When kids – largely, but by no means exclusively, little dudes – lose their minds over the anthropomorphic autos of the animated Cars movies, it’s simple math: wisecracking racecars equals bright, shiny entertainment for the junior need-for-speed crowd and happiness for the shareholders. But if adults big-up the series for anything besides being a visual babysitter, it’s for proving that yes, even the mighty Pixar is not perfect.
Since 1995, a.k.a. The Year That Toy Story Changed Everything, the company hasn’t only revolutionized American animation – it’s also had an insane hit-to-miss average, spitting out Oscar-nominated, list-topping gems with impressive regularity. The problem with permanently raising the bar, however, is you have to keep meeting your own standard. And while the Cars movie have been their most commercially popular movies (visit a Disney theme park if you don’t believe us), they are the creative runts of the Pixar litter. The 2006 original tacked a humility lesson on to a Route 66 Americana landscape lifted from a retro chain diner; the 2011 sequel threw some stock James Bond shenanigans into the mix. Frankly, anybody could have made these feature-length Chevron ads. But these are the folks that brought you Finding Nemo, and Wall-E, and Inside Out. Why, you wonder, are the heirs to Miyazaki’s crown making the sort of Mouse Ears Inc. merchandising-first-movie-later mediocrity you can get in animated abundance everywhere else?

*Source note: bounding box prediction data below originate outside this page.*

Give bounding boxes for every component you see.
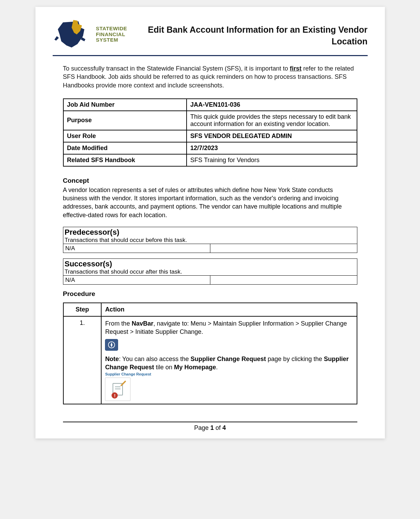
procedure-heading: Procedure — [63, 290, 357, 298]
intro-emphasis: first — [290, 65, 302, 72]
text: page by clicking the — [266, 356, 324, 362]
text: Supplier Change Request — [191, 356, 266, 362]
meta-label: Date Modified — [63, 142, 187, 154]
meta-value: SFS VENDOR DELEGATED ADMIN — [187, 130, 357, 142]
action-note: Note: You can also access the Supplier C… — [105, 355, 353, 372]
successor-title: Successor(s) — [65, 260, 355, 268]
text: tile on — [154, 364, 174, 371]
successor-header: Successor(s) Transactions that should oc… — [63, 259, 357, 276]
footer-current-page: 1 — [210, 424, 214, 431]
page-title: Edit Bank Account Information for an Exi… — [127, 17, 367, 47]
concept-body: A vendor location represents a set of ru… — [63, 186, 357, 219]
footer-pre: Page — [194, 424, 210, 431]
text: My Homepage — [174, 364, 216, 371]
text: : You can also access the — [119, 356, 190, 362]
step-column-header: Step — [63, 303, 102, 316]
action-cell: From the NavBar, navigate to: Menu > Mai… — [101, 316, 357, 404]
logo-text: STATEWIDE FINANCIAL SYSTEM — [96, 26, 127, 43]
table-row: N/A — [63, 244, 357, 253]
meta-label: Purpose — [63, 111, 187, 130]
table-row: Date Modified 12/7/2023 — [63, 142, 357, 154]
table-row: Related SFS Handbook SFS Training for Ve… — [63, 154, 357, 166]
sfs-logo-graphic — [53, 17, 94, 52]
meta-value: SFS Training for Vendors — [187, 154, 357, 166]
document-page: STATEWIDE FINANCIAL SYSTEM Edit Bank Acc… — [35, 7, 385, 438]
meta-label: User Role — [63, 130, 187, 142]
supplier-change-request-tile: Supplier Change Request ! — [105, 372, 353, 401]
page-content: To successfully transact in the Statewid… — [53, 64, 368, 411]
compass-icon — [108, 341, 115, 349]
successor-empty — [210, 276, 357, 285]
table-row: User Role SFS VENDOR DELEGATED ADMIN — [63, 130, 357, 142]
note-label: Note — [105, 356, 119, 362]
tile-caption: Supplier Change Request — [105, 372, 353, 376]
sfs-logo: STATEWIDE FINANCIAL SYSTEM — [53, 17, 127, 52]
table-row: Job Aid Number JAA-VEN101-036 — [63, 99, 357, 111]
meta-value: 12/7/2023 — [187, 142, 357, 154]
navbar-compass-icon — [105, 339, 118, 351]
footer-total-pages: 4 — [222, 424, 226, 431]
action-line-1: From the NavBar, navigate to: Menu > Mai… — [105, 319, 353, 336]
meta-label: Related SFS Handbook — [63, 154, 187, 166]
logo-line1: STATEWIDE — [96, 25, 127, 31]
successor-subtitle: Transactions that should occur after thi… — [65, 268, 355, 275]
procedure-table: Step Action 1. From the NavBar, navigate… — [63, 303, 357, 404]
logo-line2: FINANCIAL — [96, 31, 125, 37]
predecessor-empty — [210, 244, 357, 253]
table-header-row: Step Action — [63, 303, 357, 316]
navbar-term: NavBar — [132, 320, 153, 327]
meta-value: JAA-VEN101-036 — [187, 99, 357, 111]
page-header: STATEWIDE FINANCIAL SYSTEM Edit Bank Acc… — [53, 17, 368, 56]
predecessor-table: Predecessor(s) Transactions that should … — [63, 227, 357, 253]
predecessor-header: Predecessor(s) Transactions that should … — [63, 227, 357, 244]
predecessor-subtitle: Transactions that should occur before th… — [65, 237, 355, 244]
concept-heading: Concept — [63, 177, 357, 184]
page-footer: Page 1 of 4 — [63, 422, 357, 432]
alert-badge-icon: ! — [112, 392, 118, 399]
intro-paragraph: To successfully transact in the Statewid… — [63, 64, 357, 89]
text: . — [216, 364, 218, 371]
footer-mid: of — [214, 424, 222, 431]
table-row: N/A — [63, 276, 357, 285]
metadata-table: Job Aid Number JAA-VEN101-036 Purpose Th… — [63, 98, 357, 167]
successor-value: N/A — [63, 276, 210, 285]
successor-table: Successor(s) Transactions that should oc… — [63, 258, 357, 285]
step-number: 1. — [63, 316, 102, 404]
table-row: Purpose This quick guide provides the st… — [63, 111, 357, 130]
predecessor-title: Predecessor(s) — [65, 228, 355, 237]
text: From the — [105, 320, 132, 327]
tile-graphic: ! — [105, 378, 130, 401]
action-column-header: Action — [101, 303, 357, 316]
table-row: 1. From the NavBar, navigate to: Menu > … — [63, 316, 357, 404]
meta-label: Job Aid Number — [63, 99, 187, 111]
predecessor-value: N/A — [63, 244, 210, 253]
intro-pre: To successfully transact in the Statewid… — [63, 65, 290, 72]
logo-line3: SYSTEM — [96, 37, 118, 43]
meta-value: This quick guide provides the steps nece… — [187, 111, 357, 130]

So when we say that Cars 3 is easily the best entry of the bunch, feel free to take it as faint praise. But when we tell you that this is the first one to genuinely deserve having the Pixar name attached to it – well, that’s something else entirely. There’s an emotional resonance to this story about growing old, chasing glory days and the joy of passing the baton that leaves the other two films choking on its digitally rendered dust. The end goal this time out isn’t just to sell a few more toys and Lightning McQueen lunchboxes. It’s actually tapping into something deeper than a corporate bottom line.
Oh, it’s still a Cars movie – you still get Owen Wilson’s McQueen whizzing past checkered flags, in racing sequences that look like a NASCAR enthusiast’s nocturnal emissions. You still get Larry the Cable Guy’s hillbilly towtruck Mater (a literal cartoon-redneck caricature instead of his usual figurative one), and Bonnie Hunt’s revved-up voice of reason Sally, and the rest of Radiator Springs’ cast of characters. Popular songs about, yes, driving and things that go vroom will indeed be covered. Viewers under the age of 12 will still yelp with glee. But in the middle of the opening power-chord winning montages, Lightning McQueen starts losing. There’s a new hotshot in town, a next-gen hi-tech model named Jackson Storm (Armie Hammer) – think a cocky Ivan Drago as a car. And just like that, our hero becomes yesterday’s news. He’s losing his edge to the kids, whose tire-squeals he hears when they get on the tracks.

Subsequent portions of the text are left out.